Und dann passierte etwas seltsames. Ein grünes Schimmern leuchtete für einen Wimpernschlag in seinen Augen und ließ ihn erschrocken tief einatmen. Irritiert ließ ich meine Verteidigungshaltung sein, legte nachdenklich den Kopf schief und musterte den Typ.

Der Mann war groß und muskulös. Er hatte sein schwarzes Haar ordentlich zurückgekämmt aber einzelne Strähnen die ihm in die Stirn fielen, zeugten davon, dass das nicht seine alltagsfrisur war. Und seine Augen.

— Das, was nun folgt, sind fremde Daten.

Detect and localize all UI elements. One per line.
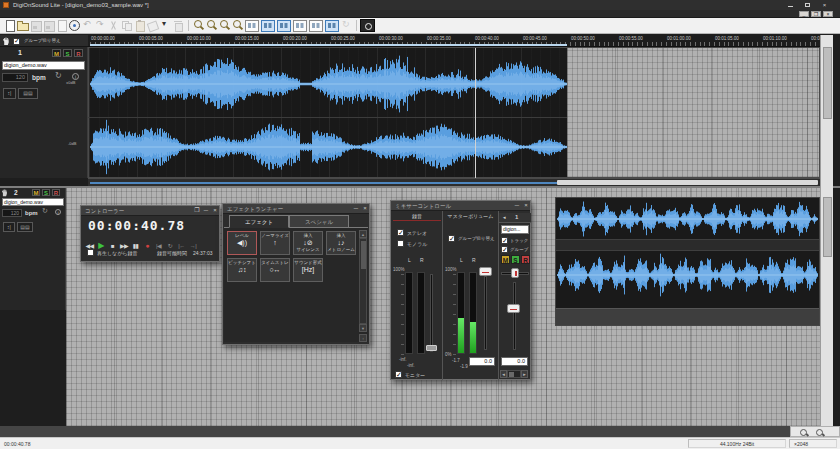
- track2-refresh-icon[interactable]: ↻: [42, 207, 48, 215]
- view-single-icon[interactable]: [244, 19, 260, 32]
- track2-filename-input[interactable]: digion_demo.wav: [2, 198, 64, 206]
- group-toggle-checkbox[interactable]: [13, 38, 20, 45]
- track2-mute-button[interactable]: M: [32, 189, 40, 196]
- view-fit-icon[interactable]: [308, 19, 324, 32]
- track1-waveform-left[interactable]: [90, 51, 567, 117]
- track1-refresh-icon[interactable]: ↻: [55, 71, 62, 80]
- mixer-rec-button[interactable]: R: [521, 255, 530, 264]
- hand-tool-icon[interactable]: [2, 37, 10, 46]
- track2-tool-icon-a[interactable]: ↕|: [3, 222, 15, 232]
- open-folder-icon[interactable]: [16, 19, 29, 32]
- track1-info-icon[interactable]: i: [72, 73, 79, 80]
- cut-icon[interactable]: [107, 19, 120, 32]
- mixer-solo-button[interactable]: S: [511, 255, 520, 264]
- zoom-in-icon[interactable]: [799, 428, 809, 437]
- vertical-scrollbar[interactable]: [820, 35, 833, 426]
- effects-resize-icon[interactable]: ↕: [359, 334, 367, 342]
- save-icon[interactable]: [29, 19, 42, 32]
- effects-scrollbar[interactable]: [359, 238, 367, 324]
- track2-tool-icon-b[interactable]: ▤▤: [17, 222, 33, 232]
- zoom-in-vertical-icon[interactable]: [218, 19, 231, 32]
- track2-solo-button[interactable]: S: [42, 189, 50, 196]
- mdi-close-button[interactable]: ×: [823, 11, 833, 17]
- mixer-close-icon[interactable]: ×: [522, 203, 530, 209]
- minimize-button[interactable]: [786, 2, 795, 8]
- close-button[interactable]: ×: [820, 2, 829, 8]
- effect-pitch-shift-button[interactable]: ピッチシフト♫↕: [227, 258, 257, 282]
- paste-icon[interactable]: [133, 19, 146, 32]
- pane1-vscroll-thumb[interactable]: [823, 47, 832, 119]
- new-document-icon[interactable]: [3, 19, 16, 32]
- view-split-vertical-icon[interactable]: [276, 19, 292, 32]
- effect-time-stretch-button[interactable]: タイムストレッチ○↔: [260, 258, 290, 282]
- playback-cursor[interactable]: [475, 48, 476, 178]
- zoom-out-horizontal-icon[interactable]: [205, 19, 218, 32]
- mixer-mute-button[interactable]: M: [501, 255, 510, 264]
- pane2-hscrollbar[interactable]: [0, 426, 820, 437]
- delete-icon[interactable]: [172, 19, 185, 32]
- maximize-button[interactable]: [803, 2, 812, 8]
- erase-icon[interactable]: [146, 19, 159, 32]
- record-button[interactable]: ●: [143, 241, 152, 251]
- track2-waveform-left[interactable]: [557, 200, 818, 238]
- track-scroll-left-icon[interactable]: ◄: [500, 370, 507, 378]
- zoom-in-horizontal-icon[interactable]: [192, 19, 205, 32]
- track-prev-icon[interactable]: ◄: [502, 215, 506, 220]
- save-as-icon[interactable]: [42, 19, 55, 32]
- transport-restore-icon[interactable]: ❐: [193, 208, 201, 214]
- effects-scroll-thumb[interactable]: [361, 241, 366, 269]
- transport-minimize-icon[interactable]: ─: [202, 208, 210, 214]
- record-control-icon[interactable]: [360, 19, 375, 32]
- track1-solo-button[interactable]: S: [63, 49, 72, 57]
- effects-close-icon[interactable]: ×: [361, 206, 369, 212]
- redo-icon[interactable]: [94, 19, 107, 32]
- track1-tool-icon-a[interactable]: ↕|: [3, 88, 16, 99]
- zoom-out-icon[interactable]: [815, 428, 825, 437]
- pane2-vscroll-thumb[interactable]: [823, 197, 832, 257]
- track1-waveform-right[interactable]: [90, 118, 567, 176]
- effect-normalize-button[interactable]: ノーマライズ↑: [260, 231, 290, 255]
- undo-icon[interactable]: [81, 19, 94, 32]
- track-fader-knob[interactable]: [507, 304, 520, 313]
- track-checkbox[interactable]: [501, 237, 508, 244]
- track-scroll-track[interactable]: [507, 370, 521, 378]
- master-fader-knob[interactable]: [479, 267, 492, 276]
- mdi-minimize-button[interactable]: _: [799, 11, 809, 17]
- effects-minimize-icon[interactable]: ─: [352, 206, 360, 212]
- effects-scroll-down-icon[interactable]: ▼: [359, 324, 367, 332]
- view-split-horizontal-icon[interactable]: [260, 19, 276, 32]
- effect-insert-metronome-button[interactable]: 挿入↓♪メトロノーム: [326, 231, 356, 255]
- tab-effect[interactable]: エフェクト: [229, 215, 289, 228]
- track1-filename-input[interactable]: digion_demo.wav: [2, 61, 85, 70]
- mixer-group-toggle-checkbox[interactable]: [448, 235, 455, 242]
- track1-tool-icon-b[interactable]: ▤▤: [18, 88, 38, 99]
- track2-waveform-right[interactable]: [557, 252, 818, 298]
- hand-tool-icon[interactable]: [1, 189, 8, 197]
- track2-rec-button[interactable]: R: [52, 189, 60, 196]
- track-scroll-right-icon[interactable]: ►: [521, 370, 528, 378]
- group-checkbox[interactable]: [501, 246, 508, 253]
- pan-slider-knob[interactable]: [511, 268, 519, 278]
- pane1-hscroll-thumb[interactable]: [557, 180, 818, 185]
- master-value-box[interactable]: 0.0: [469, 357, 495, 366]
- rec-while-play-checkbox[interactable]: [87, 249, 94, 256]
- mdi-restore-button[interactable]: ❐: [811, 11, 821, 17]
- transport-close-icon[interactable]: ×: [211, 208, 219, 214]
- mixer-track-name-box[interactable]: digion...: [501, 225, 529, 234]
- track-scroll-thumb[interactable]: [509, 372, 514, 377]
- effect-sound-format-button[interactable]: サウンド形式[Hz]: [293, 258, 323, 282]
- refresh-icon[interactable]: [340, 19, 353, 32]
- monaural-checkbox[interactable]: [397, 240, 404, 247]
- mixer-minimize-icon[interactable]: ─: [513, 203, 521, 209]
- stereo-checkbox[interactable]: [397, 229, 404, 236]
- monitor-checkbox[interactable]: [395, 371, 402, 378]
- track1-bpm-input[interactable]: 120: [2, 73, 28, 82]
- track2-bpm-input[interactable]: 120: [2, 209, 22, 217]
- close-file-icon[interactable]: [55, 19, 68, 32]
- dropdown-arrow-icon[interactable]: [159, 19, 172, 32]
- effect-insert-silence-button[interactable]: 挿入↓⊘サイレンス: [293, 231, 323, 255]
- view-mixer-icon[interactable]: [324, 19, 340, 32]
- copy-icon[interactable]: [120, 19, 133, 32]
- zoom-out-vertical-icon[interactable]: [231, 19, 244, 32]
- pen-mode-icon[interactable]: [68, 19, 81, 32]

Leuchtend blaue Augen mit einem Stich grün erwiderten meinen Blick bevor er leicht seinen Kopf neigte.

"Sorry, my Lady. Ich hatte es eilig und bin erst seit kurzem wieder hier. Ich hatte vergessen das es hier eher auffällt wenn man es eilig hat.", lächelte er und zwinkerte mir leicht zu, bevor er mir lässig die Hand hinstreckte. "Ich bin Kellan. Und mit wem habe ich die Ehre?", schnurrte er, was mich skeptisch die Augenbrauen heben ließ. Ein leichter Hauch von einem britischen Akzent schien in seiner Stimme Form anzunehmen aber das er kein geborener Brite war verriet sein amerikanischer Akzent, der noch immer dominant war.

Wiederwillig nahm ich seine Hand und schüttelte sie. "Silver. Woher kommen Sie, Kellan?", fragte ich höflich, was ihm ein weiteres Grinsen entlockte. Leicht Strich sein Daumen über meinen Handballen, was dafür sorgte, dass sich meine Nackenhaare aufstellten und kleine Stromschläge von dort durch meinen Körper schossen.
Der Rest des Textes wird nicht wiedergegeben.